Currently, I am working on a simple machine learning program that generates a PMML. For this experiment, I use PySpark as machine learning library and pyspark2pmml as PMML builder.
I have a problem when I want to build a PMML file. All the process from data loading until training model was no problem.
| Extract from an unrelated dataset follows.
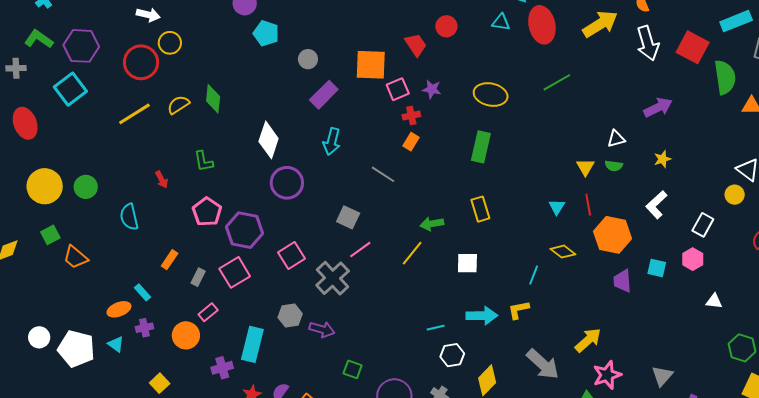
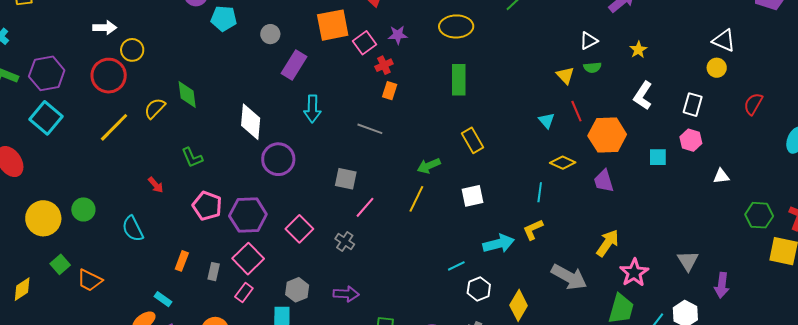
gray cross: (333, 278) -> (345, 242), size x0.6
purple trapezoid: (622, 281) -> (604, 181), moved
pink rectangle: (208, 312) -> (244, 292), moved
gray hexagon: (290, 316) -> (297, 290), moved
However, I was unable to generate a pmml file with the transformed data from previous steps.
... (previous steps)
filtered_data = filtered_data.filter(data['year'] <= '2020')
cat_cols = ['CYC_CLASS', 'CYC_DISCHPORT']
num_cols = ['weekofyear']
label_cols = 'dwell_time'
# replace column names
replacements = {c:c.replace(c, 'pre_' + c) for c in filtered_data.columns if c in cat_cols}
filtered_df = filtered_data.select([col(c).alias(replacements.get(c, c)) for c in filtered_data.columns])
# prepare string indexer
si = [StringIndexer(inputCol='pre_' + d, outputCol=d, handleInvalid='keep') for d in cat_cols]
feat_cols = [d for d in cat_cols] + num_cols
print(feat_cols)
# create pipeline: indexing data into string index
pipeline_si = Pipeline(stages=si)
pipeline_si_data = pipeline_si.fit(filtered_df)
# transform data using string indexer
indexed_data = pipeline_si_data.transform(filtered_df)
indexed_data = indexed_data.select([label_cols] + feat_cols)
indexed_data.show(5)
# define and concat features columns
formula = RFormula(formula = "dwell_time ~ .")
# prepare classifier: we don't define featuresCol here, we will use Rformula instead !
dt_clf = DecisionTreeClassifier(maxBins=10)
# create pipeline: training classifier using training data
classififer_pipeline = Pipeline(stages =[formula, dt_clf])
dts_model = classififer_pipeline.fit(indexed_data)
print(dts_model)
Code for exporting to PMML file:
from pyspark2pmml import PMMLBuilder
pmmlDTs = PMMLBuilder(spark, indexed_data, dts_model)
pmmlDTs.buildFile("test_dtsi_22121230556.pmml")
Interestingly, when I convert indexed_data
into CSV file then load it back as DataFrame, I can generate a PMML file.
# prepare data
test_df = spark.read.csv('indexed.csv', header=True, inferSchema = True)
# define and concat features columns
formula = RFormula(formula = "dwell_time ~ .")
# prepare classifier: we don't define featuresCol here, we will use Rformula instead !
dt_clf = DecisionTreeClassifier(maxBins=10)
# create pipeline: training classifier using training data
classififer_pipeline = Pipeline(stages =[formula, dt_clf])
dts_model = classififer_pipeline.fit(test_df)
print(dts_model)
pmmlDTs = PMMLBuilder(spark, test_df, dts_model)
pmmlDTs.buildFile("test_dtsi_22121230556www.pmml")
out:
'D:\\MYWORLD\\CODE\\pmml\\test_dtsi_22121230556www.pmml'
Can anyone help me to figure out what is my mistake in the first approach? and What is the difference with second approach? Since I am new at using PySpark.Thanks.